Work instruction → Look through the listing below, and wherever a line has the string "Güvenlik", copy it.

Supplied data →
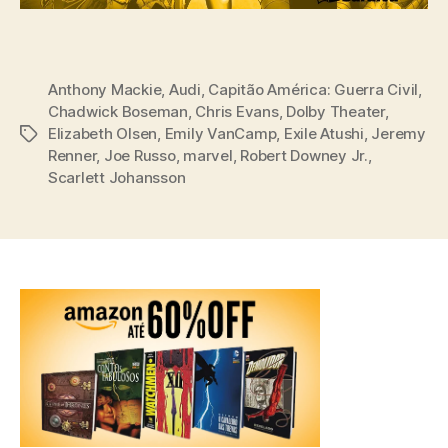
Anthony Mackie
,
Audi
,
Capitão América: Guerra Civil
,
Chadwick Boseman
,
Chris Evans
,
Dolby Theater
,
Elizabeth Olsen
,
Emily VanCamp
,
Exile Atushi
,
Jeremy
Tags
Renner
,
Joe Russo
,
marvel
,
Robert Downey Jr.
,
Scarlett Johansson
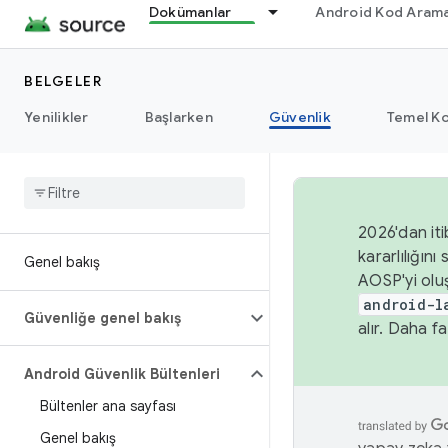
Dokümanlar
Android Kod Arama
BELGELER
Yenilikler
Başlarken
Güvenlik
Temel Ko
2026'dan iti
kararlılığı
Genel bakış
AOSP'yi olu
android-l
Güvenliğe genel bakış
alır. Daha fa
Android Güvenlik Bültenleri
Bültenler ana sayfası
Genel bakış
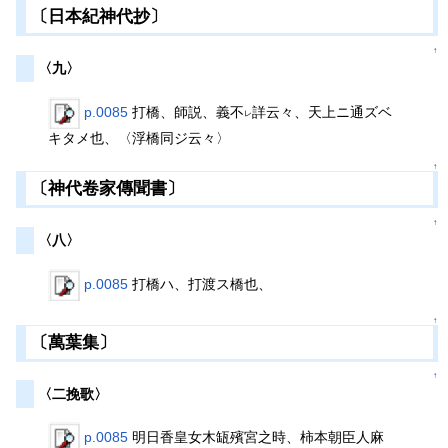
〔日本紀神代抄〕
↑
〈九〉
p.0085
打橋、師説、義不
詳云々、天上ニ通ズベ
レ
キタメ也、〈浮橋同ジ云々〉
↑
〔神代卷家傳聞書〕
↑
〈八〉
p.0085
打橋ハ、打渡ス橋也、
↑
〔萬葉集〕
↑
〈二挽歌〉
p.0085
明日香皇女木缻殯宮之時、柿本朝臣人麻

Exercise answer →
Güvenlik
Android Güvenlik Bültenleri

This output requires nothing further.